**WHAT TO PRODUCE**
How many lines of the records below contain the word "động"? Answer with the number alone.

**TASK INPUTS**
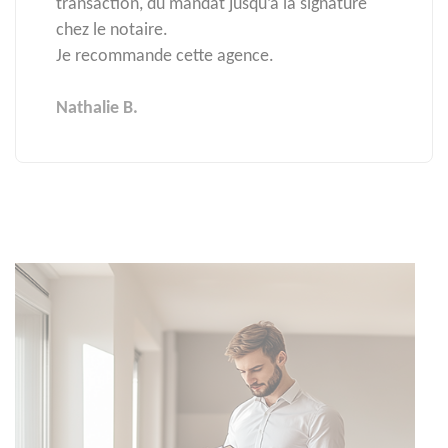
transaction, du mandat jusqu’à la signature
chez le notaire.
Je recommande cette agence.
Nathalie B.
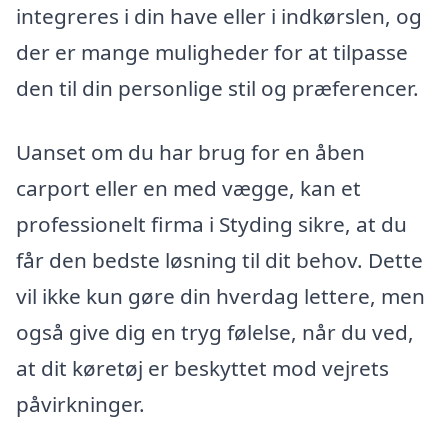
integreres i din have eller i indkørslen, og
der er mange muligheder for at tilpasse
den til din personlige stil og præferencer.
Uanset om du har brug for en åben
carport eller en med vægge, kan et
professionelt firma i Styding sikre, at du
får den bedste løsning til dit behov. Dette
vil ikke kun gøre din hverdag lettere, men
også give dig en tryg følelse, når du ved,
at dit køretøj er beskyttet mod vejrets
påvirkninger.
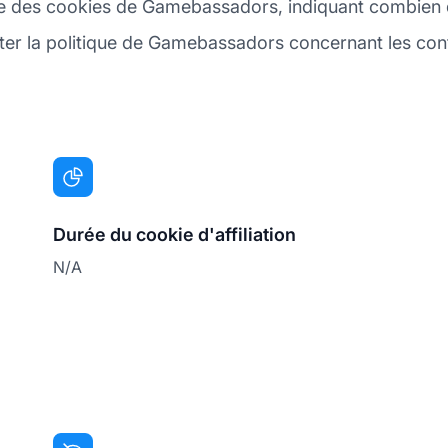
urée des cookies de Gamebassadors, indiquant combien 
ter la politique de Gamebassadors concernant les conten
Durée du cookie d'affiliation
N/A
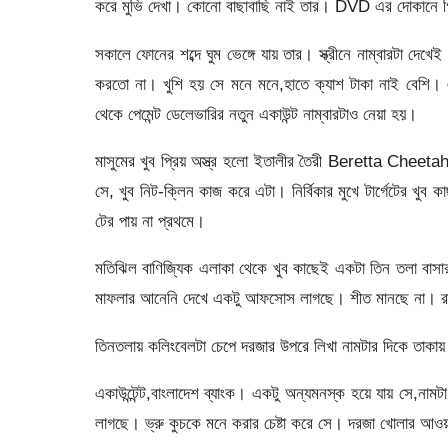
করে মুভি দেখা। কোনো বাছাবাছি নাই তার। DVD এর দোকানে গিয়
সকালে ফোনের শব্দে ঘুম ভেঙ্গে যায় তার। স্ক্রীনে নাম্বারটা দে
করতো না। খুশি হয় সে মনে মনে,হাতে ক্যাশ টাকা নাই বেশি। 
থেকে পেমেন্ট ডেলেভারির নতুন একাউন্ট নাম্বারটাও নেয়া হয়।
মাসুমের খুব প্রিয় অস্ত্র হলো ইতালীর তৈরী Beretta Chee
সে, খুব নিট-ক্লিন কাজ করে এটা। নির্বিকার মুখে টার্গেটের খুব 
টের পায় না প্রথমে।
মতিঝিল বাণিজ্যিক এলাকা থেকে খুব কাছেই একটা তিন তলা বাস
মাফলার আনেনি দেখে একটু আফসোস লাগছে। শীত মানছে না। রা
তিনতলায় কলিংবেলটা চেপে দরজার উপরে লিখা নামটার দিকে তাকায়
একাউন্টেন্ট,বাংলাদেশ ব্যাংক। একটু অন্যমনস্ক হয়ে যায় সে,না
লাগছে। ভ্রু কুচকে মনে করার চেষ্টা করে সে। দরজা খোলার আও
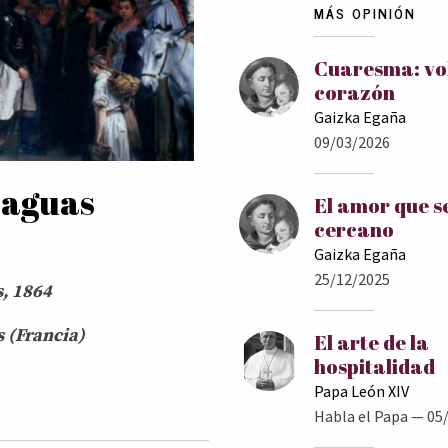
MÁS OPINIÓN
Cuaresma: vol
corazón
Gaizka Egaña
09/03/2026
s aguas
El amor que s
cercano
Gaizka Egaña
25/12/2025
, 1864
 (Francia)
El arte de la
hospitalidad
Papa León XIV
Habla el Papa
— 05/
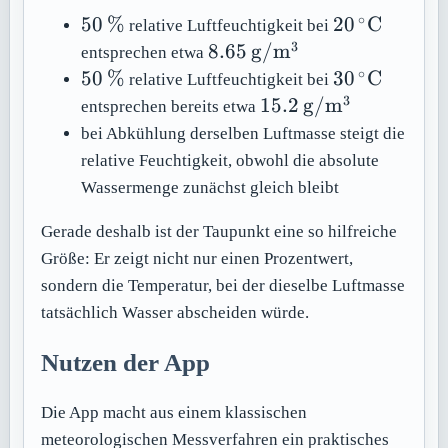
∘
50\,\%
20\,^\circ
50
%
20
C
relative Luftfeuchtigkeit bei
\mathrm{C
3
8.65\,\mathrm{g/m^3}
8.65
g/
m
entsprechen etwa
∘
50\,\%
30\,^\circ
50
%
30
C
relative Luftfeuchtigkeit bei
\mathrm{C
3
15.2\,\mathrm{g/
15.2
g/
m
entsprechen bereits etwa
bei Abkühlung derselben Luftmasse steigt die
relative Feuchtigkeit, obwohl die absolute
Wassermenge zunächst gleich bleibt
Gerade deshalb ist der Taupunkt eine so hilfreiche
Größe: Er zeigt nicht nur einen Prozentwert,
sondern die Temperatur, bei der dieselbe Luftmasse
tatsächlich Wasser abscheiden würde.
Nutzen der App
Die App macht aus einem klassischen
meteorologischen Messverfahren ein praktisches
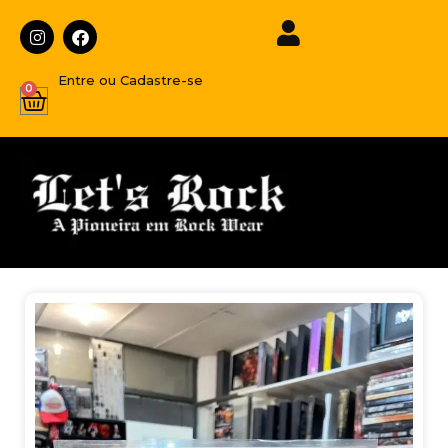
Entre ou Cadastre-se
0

* * *

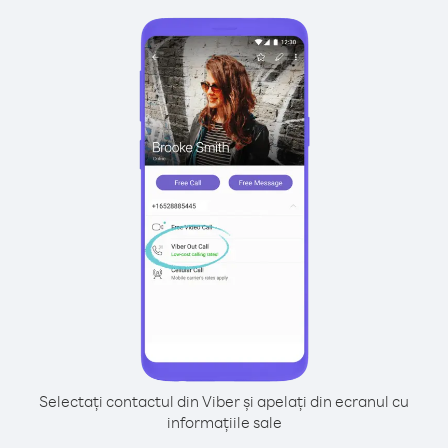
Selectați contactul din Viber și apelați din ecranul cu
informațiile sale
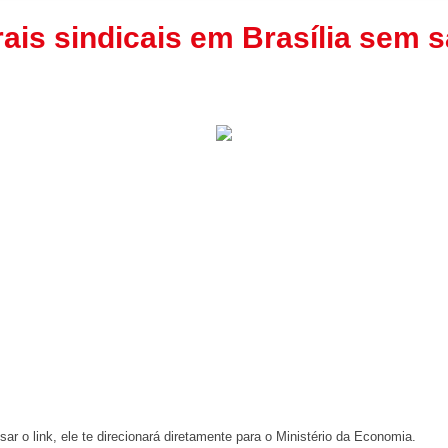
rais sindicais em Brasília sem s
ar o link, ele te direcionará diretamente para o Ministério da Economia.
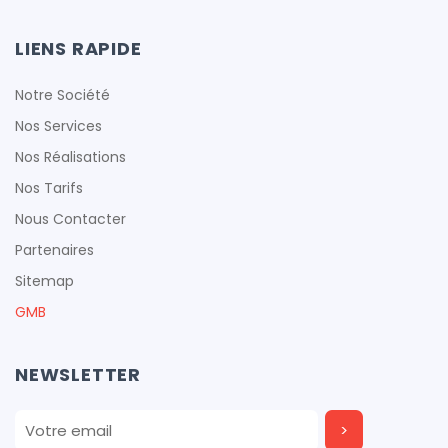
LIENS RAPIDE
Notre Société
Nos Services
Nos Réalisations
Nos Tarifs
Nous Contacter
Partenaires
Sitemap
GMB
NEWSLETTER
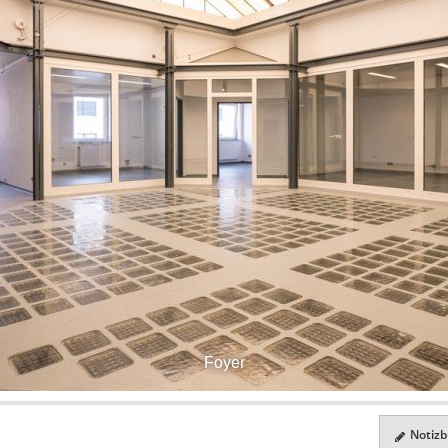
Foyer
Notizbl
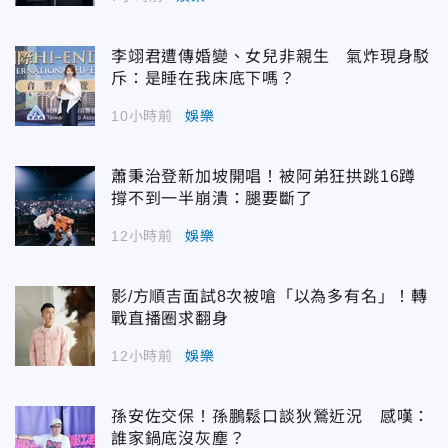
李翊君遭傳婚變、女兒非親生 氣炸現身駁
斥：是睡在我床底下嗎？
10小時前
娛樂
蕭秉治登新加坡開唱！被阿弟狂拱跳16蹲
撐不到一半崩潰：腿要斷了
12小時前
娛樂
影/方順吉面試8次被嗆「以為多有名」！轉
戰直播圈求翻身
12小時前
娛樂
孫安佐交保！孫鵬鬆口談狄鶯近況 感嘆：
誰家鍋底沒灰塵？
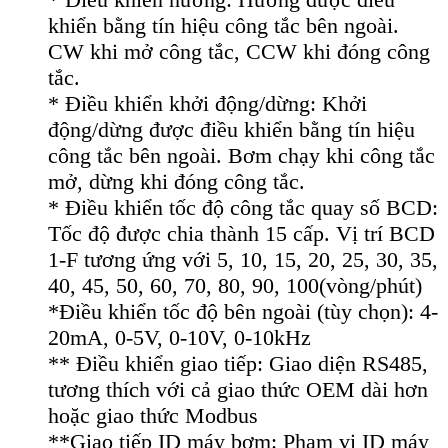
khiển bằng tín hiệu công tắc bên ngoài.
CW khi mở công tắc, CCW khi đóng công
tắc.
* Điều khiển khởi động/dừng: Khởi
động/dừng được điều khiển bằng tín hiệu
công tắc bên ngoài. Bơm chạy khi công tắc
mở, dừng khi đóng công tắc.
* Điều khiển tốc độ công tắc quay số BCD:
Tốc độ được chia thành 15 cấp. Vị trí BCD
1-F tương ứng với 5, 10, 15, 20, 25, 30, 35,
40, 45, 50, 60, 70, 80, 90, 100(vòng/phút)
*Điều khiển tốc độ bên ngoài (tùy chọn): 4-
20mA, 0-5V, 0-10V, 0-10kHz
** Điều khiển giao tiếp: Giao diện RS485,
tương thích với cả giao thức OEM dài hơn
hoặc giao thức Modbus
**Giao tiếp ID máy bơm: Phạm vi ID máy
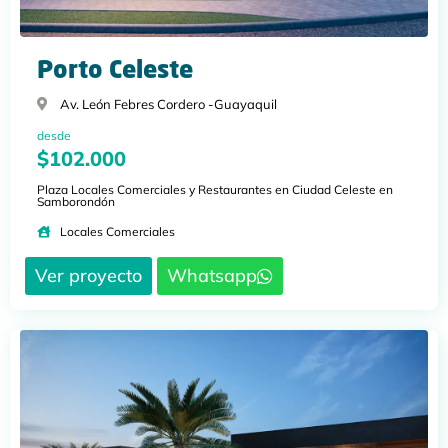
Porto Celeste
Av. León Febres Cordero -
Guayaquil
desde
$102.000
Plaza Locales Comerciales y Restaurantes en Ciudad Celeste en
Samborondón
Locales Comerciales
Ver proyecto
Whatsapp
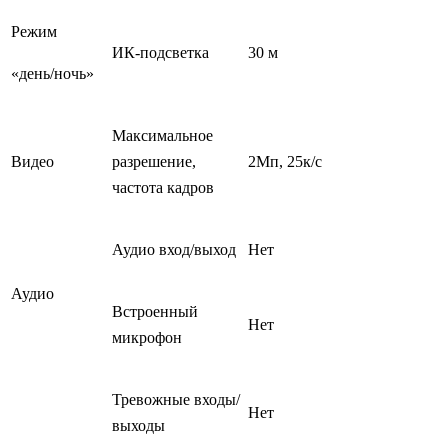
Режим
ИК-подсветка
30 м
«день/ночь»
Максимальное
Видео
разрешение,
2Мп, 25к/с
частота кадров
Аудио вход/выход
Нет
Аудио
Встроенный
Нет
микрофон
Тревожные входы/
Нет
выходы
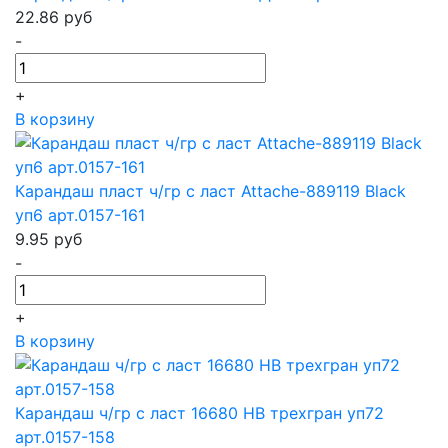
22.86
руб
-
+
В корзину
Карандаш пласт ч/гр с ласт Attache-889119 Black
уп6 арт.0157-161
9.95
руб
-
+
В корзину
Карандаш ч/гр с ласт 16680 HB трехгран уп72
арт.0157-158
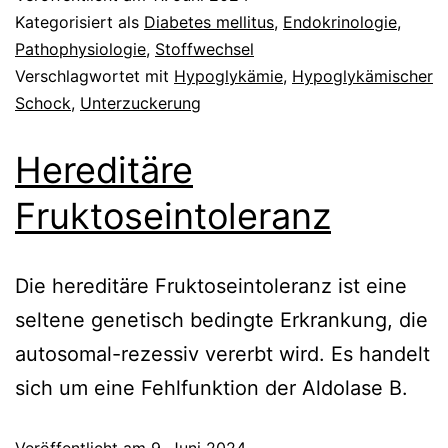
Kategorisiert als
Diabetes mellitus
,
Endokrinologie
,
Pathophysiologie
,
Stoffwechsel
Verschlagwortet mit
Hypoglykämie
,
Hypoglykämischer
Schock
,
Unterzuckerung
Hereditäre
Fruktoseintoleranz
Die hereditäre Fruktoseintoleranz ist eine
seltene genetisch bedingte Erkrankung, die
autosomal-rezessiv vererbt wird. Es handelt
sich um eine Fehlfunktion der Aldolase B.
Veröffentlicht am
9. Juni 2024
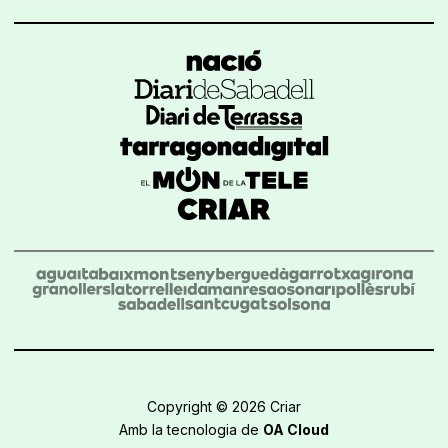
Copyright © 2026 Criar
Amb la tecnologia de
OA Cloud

**REPLY**
2